O LUGAR DO PSICANALISTA EM UM CAPS DE OS


DANIEL LIRIO  [1]

 

Na última década, a atenção à Saúde Mental no Brasil tem passado por intensas mudanças. Em 2002, quando foram tomadas medidas eficazes para que o tratamento em Saúde Mental fosse feito em meio aberto, o país gastou cerca de 620 milhões de reais nessa área e, desse montante, 75% foram destinados a hospitais psiquiátricos. Já em 2010, foi gasto 1,5 bilhão, do qual menos de um terço foi destinado a hospitais psiquiátricos. Motivo de comemoração, sim, mas é preciso questionar se esta mudança concreta traz consigo a mudança de paradigma quanto ao modo de tratamento e, a partir daí, qual seria o lugar do psicanalista dentro desta nova engrenagem.

Nesse cenário bastante complexo, cabe ressaltar dois elementos importantes. Em primeiro lugar, a medicalização do sofrimento humano é um fenômeno cada vez mais intenso no cotidiano de nossa cultura, banalizado pela mídia e centros de saber, tão recorrente nos atendimentos particulares como nas instituições públicas. Se considerarmos a inserção capilar dos serviços de Saúde Mental em nossa sociedade – há inclusive psiquiatras atendendo em postos de saúde – reconhecemos o ganho, no sentido da possibilidade de prevenção de agravamento de alguns casos, mas também nos preocupamos por essa expansão colocar toda a população como potencial usuária de psicotrópicos.
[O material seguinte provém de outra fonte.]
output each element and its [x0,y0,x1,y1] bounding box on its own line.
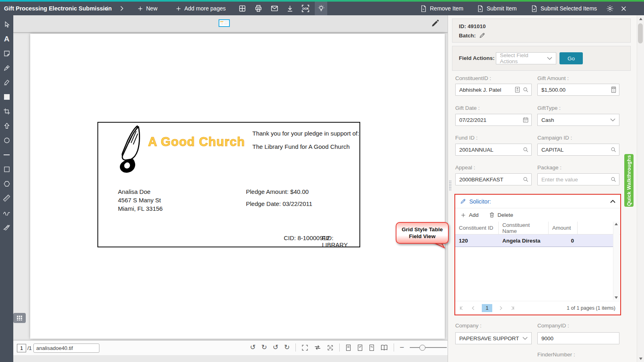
gift-type-select[interactable]: Cash [537,114,619,126]
line-tool[interactable] [2,150,11,159]
search-icon[interactable] [610,146,617,153]
book-view-icon[interactable] [380,344,388,351]
rotate-right-icon[interactable]: ↻ [261,343,267,352]
submit-item-button[interactable]: Submit Item [477,2,517,15]
quick-walkthroughs-tab[interactable]: Quick Walkthroughs [624,154,634,207]
polygon-tool[interactable] [2,179,11,188]
highlighter-tool[interactable] [2,78,11,86]
field-actions-select[interactable]: Select Field Actions [496,52,556,64]
panel-scrollbar[interactable] [637,15,644,362]
scroll-up-icon[interactable] [615,223,618,225]
search-icon[interactable] [610,176,617,183]
delete-row-button[interactable]: Delete [489,212,513,218]
ruler-tool[interactable] [2,194,11,202]
hide-annotations-tool[interactable] [2,223,11,231]
last-page-icon[interactable] [510,306,515,311]
solicitor-grid-row-selected[interactable]: 120 Angela Diresta 0 [455,234,614,247]
package-input[interactable] [537,173,619,185]
chevron-down-icon [522,337,528,340]
zoom-slider[interactable] [410,345,447,350]
edit-annotations-pencil-icon[interactable] [431,19,440,28]
gift-date-input[interactable] [455,114,532,126]
next-item-button[interactable] [118,2,125,15]
grid-scrollbar[interactable] [613,222,619,300]
settings-button[interactable] [606,2,614,15]
scroll-down-icon[interactable] [615,296,618,299]
filename-input[interactable] [33,343,99,353]
add-more-pages-button[interactable]: Add more pages [175,2,226,15]
panel-splitter-handle[interactable] [449,180,452,191]
facing-view-icon[interactable] [369,344,375,351]
zoom-slider-knob[interactable] [419,345,425,351]
fit-width-icon[interactable] [314,345,321,350]
company-select[interactable]: PAPERSAVE SUPPORT [455,332,532,344]
next-page-icon[interactable] [499,306,503,311]
scroll-up-button[interactable] [637,15,644,22]
search-icon[interactable] [522,146,529,153]
fund-id-field [455,144,532,156]
filled-rectangle-tool[interactable] [2,93,11,101]
ocr-button[interactable]: OCR [301,2,310,15]
download-button[interactable] [286,2,294,15]
rotate-all-left-icon[interactable]: ↺ [273,343,279,352]
column-header-constituent-name[interactable]: Constituent Name [499,222,549,234]
column-header-constituent-id[interactable]: Constituent ID [455,222,499,234]
campaign-id-input[interactable] [537,144,619,156]
prev-item-button[interactable] [104,2,110,15]
actual-size-icon[interactable] [327,344,334,351]
add-row-button[interactable]: Add [460,212,479,218]
freehand-tool[interactable] [2,208,11,217]
document-page[interactable]: A Good Church Thank you for your pledge … [30,34,445,339]
document-plus-icon [477,5,484,12]
thumbnail-panel-toggle-button[interactable] [13,313,26,323]
close-button[interactable] [620,2,627,15]
page-thumbnail[interactable] [219,19,230,27]
page-number-input[interactable] [17,344,26,352]
gift-amount-input[interactable] [537,84,619,96]
print-button[interactable] [254,2,262,15]
rotate-all-right-icon[interactable]: ↻ [284,343,290,352]
scroll-down-button[interactable] [637,355,644,362]
submit-selected-items-button[interactable]: Submit Selected Items [530,2,597,15]
ellipse-tool[interactable] [2,136,11,144]
search-icon[interactable] [522,86,529,93]
first-page-icon[interactable] [459,306,464,311]
rectangle-tool[interactable] [2,165,11,173]
sticky-note-tool[interactable] [2,49,11,58]
search-icon[interactable] [522,176,529,183]
single-page-view-icon[interactable] [345,344,351,351]
rotate-left-icon[interactable]: ↺ [250,343,256,352]
field-actions-box: Field Actions: Select Field Actions Go [452,46,631,71]
appeal-input[interactable] [455,173,532,185]
pen-tool[interactable] [2,64,11,72]
select-cursor-tool[interactable] [2,20,11,29]
continuous-view-icon[interactable] [357,344,363,351]
fund-id-input[interactable] [455,144,532,156]
zoom-out-icon[interactable]: − [400,343,404,352]
email-button[interactable] [270,2,279,15]
contact-card-icon[interactable] [514,86,520,93]
package-label: Package : [537,165,561,171]
company-id-input[interactable] [537,332,619,344]
grid-view-button[interactable] [238,2,246,15]
collapse-chevron-icon[interactable] [610,200,615,203]
prev-page-icon[interactable] [471,306,475,311]
column-header-amount[interactable]: Amount [549,222,578,234]
remove-item-button[interactable]: Remove Item [420,2,463,15]
go-button[interactable]: Go [559,52,583,64]
company-label: Company : [455,323,481,329]
arrow-stamp-tool[interactable] [2,121,11,130]
gift-date-field [455,114,532,126]
calendar-icon[interactable] [522,117,529,123]
field-hints-toggle[interactable] [315,2,327,15]
annotation-toolbar: A [0,15,13,362]
calculator-icon[interactable] [611,86,617,93]
crop-tool[interactable] [2,107,11,115]
scrollbar-thumb[interactable] [638,23,643,43]
new-button[interactable]: New [137,2,157,15]
fit-page-icon[interactable] [301,344,308,351]
rotate-group: ↺ ↻ ↺ ↻ − + [250,343,457,352]
text-tool[interactable]: A [2,35,11,43]
current-page-badge[interactable]: 1 [482,304,492,312]
batch-edit-pencil-icon[interactable] [479,32,485,39]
Em segundo lugar, vale apontar que na cidade de São Paulo a construção da rede de saúde e, por conseguinte, de Saúde Mental tem por base as parcerias com as Organizações Sociais (OS). Este caminho é contrário à diretriz estabelecida na última Conferência Nacional de Saúde Mental, de 2010. Neste momento não cabe, contudo, aprofundar a discussão sobre as OS que, por certo, têm seus pontos positivos e negativos. Minha intenção é discutir o lugar do psicanalista nos Centros de Atenção Psicossocial geridos por Organizações Sociais, cujas regras, normas, preceitos e objetivos não estão necessariamente restritos ao bom atendimento da população: não basta que o serviço seja bom, é preciso que ele pareça muito bom, conforme veremos a seguir.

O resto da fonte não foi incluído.